Para a psicóloga, na nossa sociedade esse hábito de mentir acaba sendo afirmado cotidianamente através das redes sociais. “Vemos com frequência pessoas fazendo montagens, editando fotos, organizando a estética de fotos e vídeos para que os outros ao verem seu perfil percebam algo que ela não é. Essa mentira é caracteriza por um estilo de vida que não é o seu”, destacou.

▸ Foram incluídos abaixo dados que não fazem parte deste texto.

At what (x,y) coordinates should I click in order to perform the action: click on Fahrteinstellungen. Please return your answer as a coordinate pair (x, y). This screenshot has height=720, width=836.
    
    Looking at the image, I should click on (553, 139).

As causas que levam à Mitomania podem começar na infância ou na adolescência, geralmente indivíduos com baixa autoestima, que não têm reconhecimento social ou da própria família. “A pessoa começa a contar mentiras para figurar na sua rede de interação social como amistosa e interessante. Quando a mentira começa a ser reforçada com o indício do bem viver, a pessoas começa a desenvolver esse hábito de uma forma ininterrupta e patológica”, afirmou.

Tem tratamento?

Segundo Marcela Teti, os tratamentos mais adequados dentro da psicologia e psicoterapia têm haver com a Terapia Cognitivo Comportamental. “Precisamos desconstruir o circuito de reforço para que hábito não venha se repetir, ensinamos a pessoa a desenvolver habilidades sociais para que interaja de forma mais saudável, em que a verdade passa ser recompensada e afirmada ao invés da mentira, dessa forma a pessoa vai desaprendendo o processo de mentir e aflorando um novo hábito e um novo circuito de vida saudável”, finalizou.